Real problem which is solved by this approach (traced by ae@):

We're using per-LLE IPv6 timers for various purposes, most of them
requires LLE modifications, so timer function starts with lle write lock
held.

Some timer events requires us to send neighbour solicication messages
which involves a) source address selection (requiring LLE lock being
held ) and b) calling ip6_output() which requires LLE lock being not
held. It is solved exactly as in IPv4 arp handling code: timer function
drops write lock before calling nd6_ns_output().

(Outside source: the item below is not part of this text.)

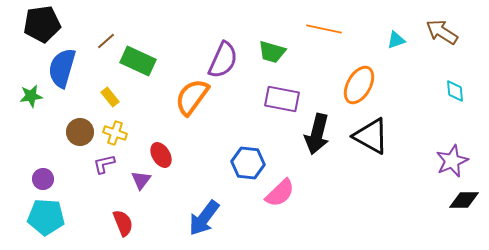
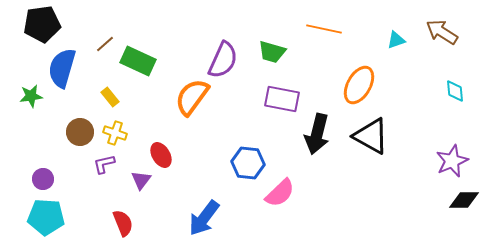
brown line: moved 1 px left, 3 px down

Dropping/acquiring lock is error-prone, for example, the following 
scenario is possible (traced by ae@):

we're calling if_detach(ifp) (thread 1) and nd6_llinfo_timer (thread 2).
Then the following can happen:

#1 T2 releases LLE lock and runs nd6_ns_output().
#2 T1 proceeds with detaching: in6_ifdetach() -> in6_purgeaddr() -> 
nd6_rem_ifa_lle() -> in6_lltable_prefix_free() which removes all LLEs 
for given prefix acquiring each LLE write lock. "Our" LLE is not 
destroyed since it is refcounted by nd6_llinfo_settimer_locked().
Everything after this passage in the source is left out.